What we install on engagements

Standard discipline:

  1. Profile current input-token spend per prompt (one day)
  2. Install cross-encoder reranking (one to two engineer-days)
  3. Add per-prompt token budgets enforced in code (one day)
  4. Add observability on tokens-per-call distribution (one day)
  5. Quarterly re-audit (process)

Total: roughly one engineer-week. Pays back in the first month for any team with significant RAG traffic.

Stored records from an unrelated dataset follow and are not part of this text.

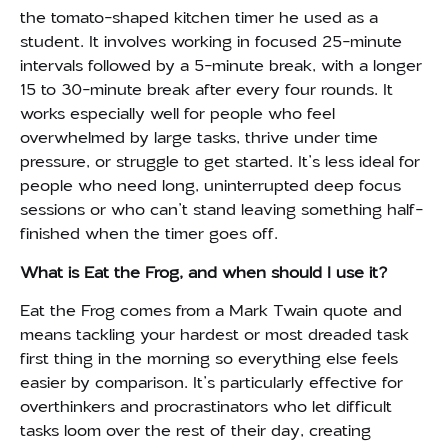
the tomato-shaped kitchen timer he used as a
student. It involves working in focused 25-minute
intervals followed by a 5-minute break, with a longer
15 to 30-minute break after every four rounds. It
works especially well for people who feel
overwhelmed by large tasks, thrive under time
pressure, or struggle to get started. It’s less ideal for
people who need long, uninterrupted deep focus
sessions or who can’t stand leaving something half-
finished when the timer goes off.
What is Eat the Frog, and when should I use it?
Eat the Frog comes from a Mark Twain quote and
means tackling your hardest or most dreaded task
first thing in the morning so everything else feels
easier by comparison. It’s particularly effective for
overthinkers and procrastinators who let difficult
tasks loom over the rest of their day, creating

Context economics is invisible until the bill surfaces it. The teams that engineer for it early pay sensible amounts as they scale. The teams that ignore it produce invoice surprises that turn into emergency cost-cutting projects six months later. The work is small. The lesson is consistent.

Frequently asked

Questions teams ask

Doesn't a long-context model just fix this?

No. Long-context models accept more tokens, but you pay for every one of them. A 200k-token call to a long-context model is more expensive than a focused 8k-token call to the same model. Context length is a capability, not a cost saver.

What ranking method is best?

Cross-encoder reranking (a small BERT-class model that takes query and chunk together) is the highest-precision option. It costs 5 to 50 ms per chunk depending on hardware. For most production RAG, rerank top-50 from retrieval down to top-3 to top-5 for the LLM context.

Should I summarise retrieved chunks before sending?

Sometimes. Summarisation costs an extra LLM call, which is not free. Worth it when the chunks are long (over 500 tokens each) and the question is narrow. Not worth it when chunks are short or when the LLM call is already cheap.